Fingerschnipsen – eine rekordverdächtige Drehung

Mit nur zwei Fingern lässt sich ein gut hörbares Geräusch erzeugen. Was physikalisch hinter der Klanggeste steckt, haben Forscher nun genauer untersucht: Die Drehbeschleunigung beim Fingerschnipsen ist höher als bei jeder anderen Bewegung des menschlichen Körpers.

Schon die alten Griechen schnipsten mit den Fingern, um im Takt zu bleiben. Flamencotänzer begleiten ihren Tanz mit rhythmischen Fingerschnipsen. Und in Filmen erzielt die kleine und oft etwas herablassende Geste mitunter große Wirkung, etwa im dritten Teil der „Avengers“, wo der Bösewicht Thanos mit einem einzigen Fingerschnipsen die Hälfte aller Lebewesen im gesamten Universum auslöscht. Auch das Forschungsteam um Raghav Acharya vom Georgia Institute of Technology war fasziniert von der einfachen, aber effektvollen Bewegung, bei der Mittelfinger und Daumen fest zusammengepresst werden. Wenn die Spannung gelöst wird, rutscht der Finger ab und erzeugt so ein gut hörbares Geräusch.
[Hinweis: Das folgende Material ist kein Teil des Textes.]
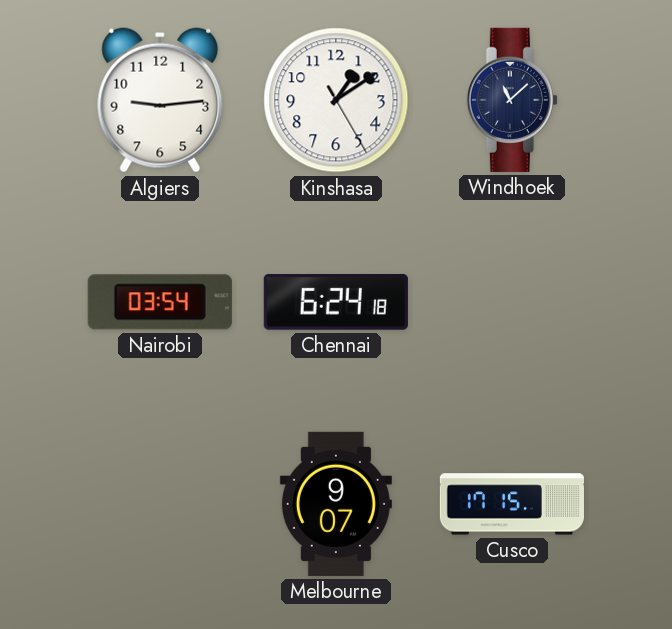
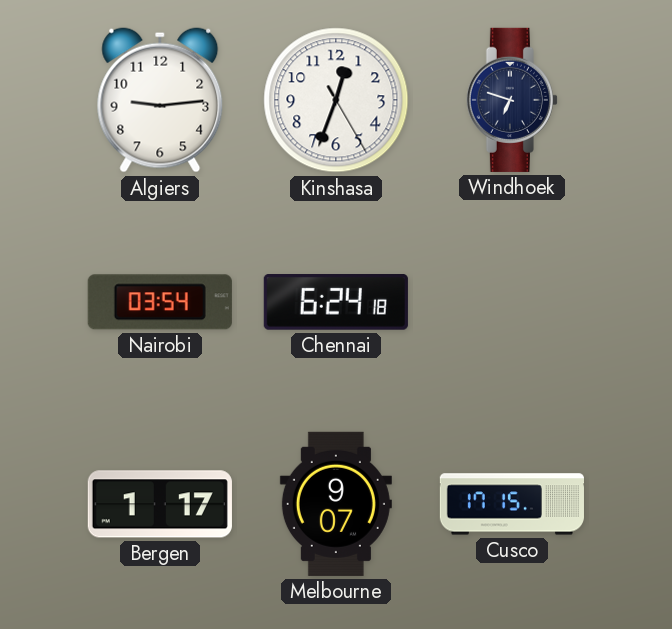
Kinshasa: 1:09 -> 12:33
Windhoek: 11:08 -> 6:48
Bergen: none -> 1:17
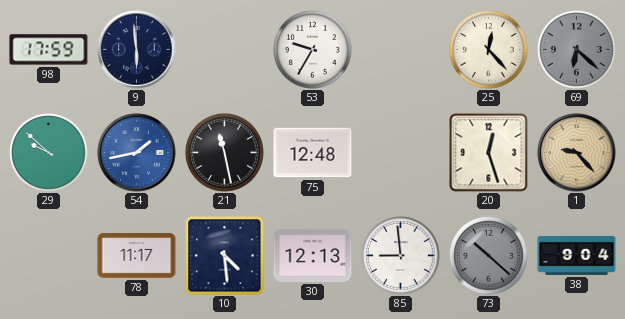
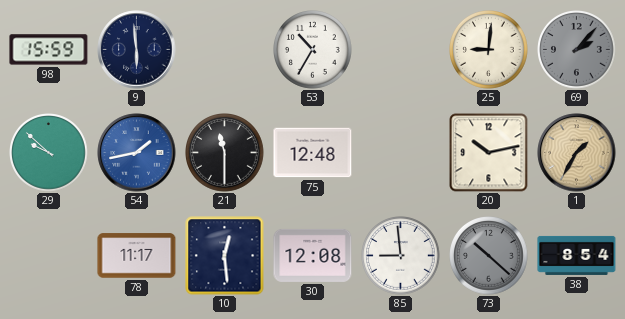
98: 17:59 -> 15:59
53: 9:35 -> 10:35
25: 12:23 -> 9:01
69: 6:22 -> 2:07
21: 11:28 -> 11:30
20: 12:27 -> 10:13
1: 9:23 -> 1:35
10: 4:29 -> 12:29
30: 12:13 -> 12:08
38: 9:04 -> 8:54
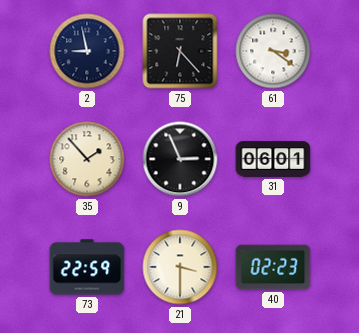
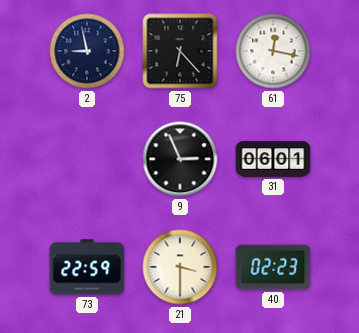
61: 3:21 -> 12:17
35: 1:53 -> none
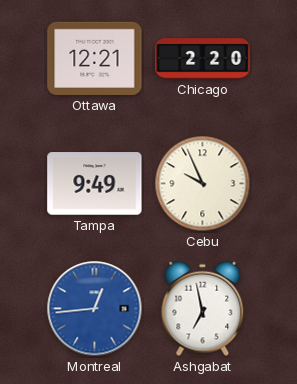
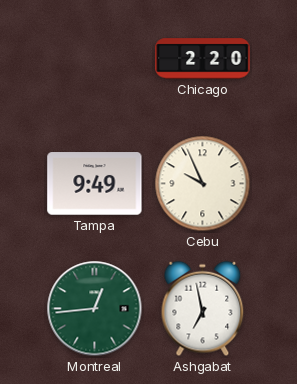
Ottawa: 12:21 -> none
Montreal dial: blue -> green
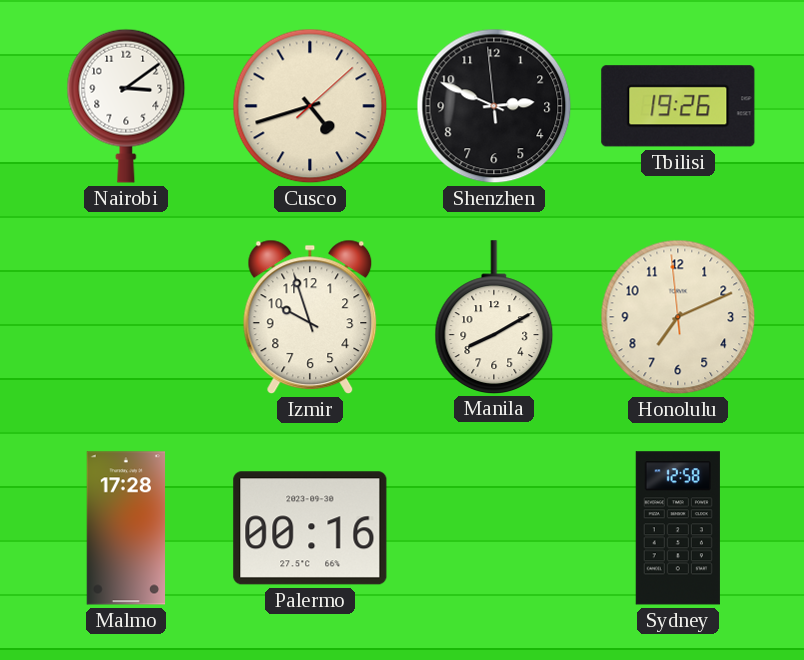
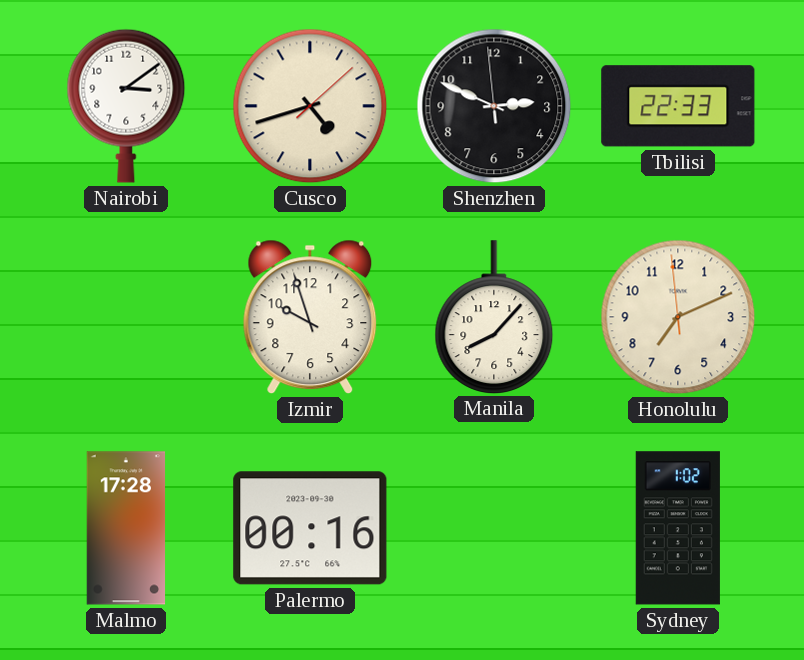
Tbilisi: 19:26 -> 22:33
Manila: 8:10 -> 8:07
Sydney: 12:58 -> 1:02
Bis jetzt habe noch keiner die Geste genauer analysiert, schreiben die Autoren in ihrer soeben im Fachmagazin „Journal of the Royal Society Interface“ erschienenen Studie (sobald online). Schon in früheren Arbeiten hat sich das Team mit effektvollen und ultraschnellen Bewegungen bei anderen lebenden Organismen beschäftigt, die auf einem ähnlichen Schnappmechanismus beruhen. Von einem besonders beeindruckendem Beispiel dieser Art haben etwa Forscher vor drei Jahren berichtet: Eine Ameise, die ihre Kauladen gegeneinander presst und so eine Art Federspannung erzeugt, die sich dann ruckartig entlädt. Dabei erreichen die Kieferscheren ein Tempo von 320 Kilometer pro Stunde.

Größte Beschleunigung

Im Rahmen der aktuellen Arbeit haben Acharya und Co. das menschliche Fingerschnipsen nun genauer untersucht, mittels High-Speed-Kamera, diversen Sensoren und Simulationen. Indem sie die Fingerspitzen mit verschiedenen Materialien bedeckten, wollten sie zudem genauer herausfinden, welche Rolle die Spannung zwischen Daumen und Mittelfinger spielt.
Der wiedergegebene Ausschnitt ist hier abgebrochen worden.